Midway through a season none of them wished for, the Mercury are in a state of flux. In what may be her last year, Taurasi remains, on some evenings, the icon capable of 20-point nights and precognitive feats of floor generalship and becomes on others a leg-weary 40-year-old whose jump shots land on the front rim. Griner sits in hellish limbo, unable even to talk to her wife on their anniversary. The odds that she’d play this summer, even in the event of a return to the States, lessen by the day.

Charles has nevertheless given the team what it needs. The numbers are as advertised—she sits at 17.3 points per game, just off her career average, despite taking fewer shots than she has in seven years—as Phoenix has worked to right the ship. The discrete skills are byproducts of a basketball worldview Taurasi recognizes. “I’ve always admired that, no matter what the setting is, you always know what you’re going to get from Tina, from an effort and professionalism perspective. Those are things she takes serious and anyone who loves this game and wants to be the best takes serious. We relate to each other on a very, very deep level.”

If her time in Phoenix hasn’t yet taken the shape of a pinnacle, Charles intends to make good use of the ongoing climb. She has spent her career admiring Taurasi’s work habits—she credits playing alongside Taurasi overseas for her MVP season in 2012—and has become a glutton for in-person advice. “I still kind of fangirl D,” Charles says. “We work out before every single practice.” The pair plays two-on-two games ad nauseam, to convert film-session insights—where to set a screen, when to flip it, how to read the rotating defense on the back end—to bodily habit. “There’s a quote I always remember Coach Auriemma saying,” Charles says of her Team USA days. “We have Diana Taurasi, and they don’t. I trust that Diana is going to put me in the best situations possible. So if D says, ‘Tina, get on the block,’ I know it’s time for me to get on the block. If she’s saying, ‘All right, let’s do a pick-and-pop action,’ she believes I can knock down that shot.”

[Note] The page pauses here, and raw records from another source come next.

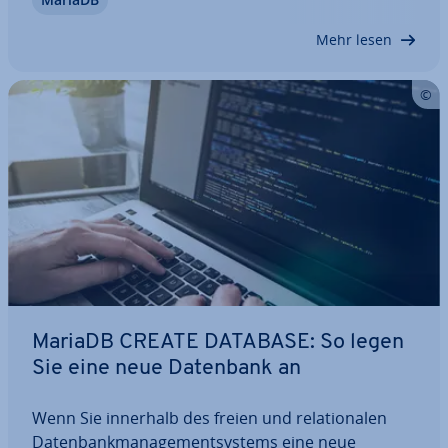
In diesem Artikel führen wir Sie Schritt für Schritt
durch die MariaDB-In­stal­la­ti­on unter…
Mehr lesen
MariaDB CREATE DATABASE: So legen
Sie eine neue Datenbank an
Wenn Sie innerhalb des freien und re­la­tio­na­len
Da­ten­bank­ma­nage­ment­sys­tems eine neue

The work has lately paid dividends, never more than a mid-June win over the Fever in which Charles was at her adaptive best, putting up 29 points, seven rebounds, four assists and three blocks. For stretches of that game, Charles might have been back in Storrs or Brooklyn, running well-worn drills. She swept in a left-handed hook; she faked her three-pointer and battered past a closing-out defender. But at other moments, she showed off the fruits of those pre- and post-practice hours spent studying the mannerisms and tendencies of new teammates. Twice Charles drew an early double team, duped the defense with a glance and slipped deft assists to Brianna Turner on cuts to the rim. In the second quarter, when a pair of panicked Indiana players raced to challenge her long-range shot, she slung a pass to Taurasi, standing open in the corner. Charles was celebrating Taurasi’s triple before it dropped.

The Mercury, at 6–12, do not yet look like a great club. Charles knows better than most that that can be the first step to becoming one. “We can be a really good team when we buy into doing things as a collective and not individually trying to take over,” Charles says. It’s a recognizable athlete’s cliché, but it has extra heft coming from a player who has spent her life showing the value of words like those.

Taurasi, speaking of Charles, makes a distinction between players who have won WNBA championships and true champions. The former are, often as not, blessed by circumstance, granted excellent teammates and favorable matchups. The latter possess something sturdier but less legible, a way of approaching problems or responding to setbacks. Talent is part of the ineffable thing, but so too is a player’s way of tending it. Maybe, in Charles’s case, it is as simple as this: the ability to turn something you haven’t done—reliably knock down a jump hook, win a Final Four, lead the league in scoring, shoot the three, take home a WNBA title—into something you have.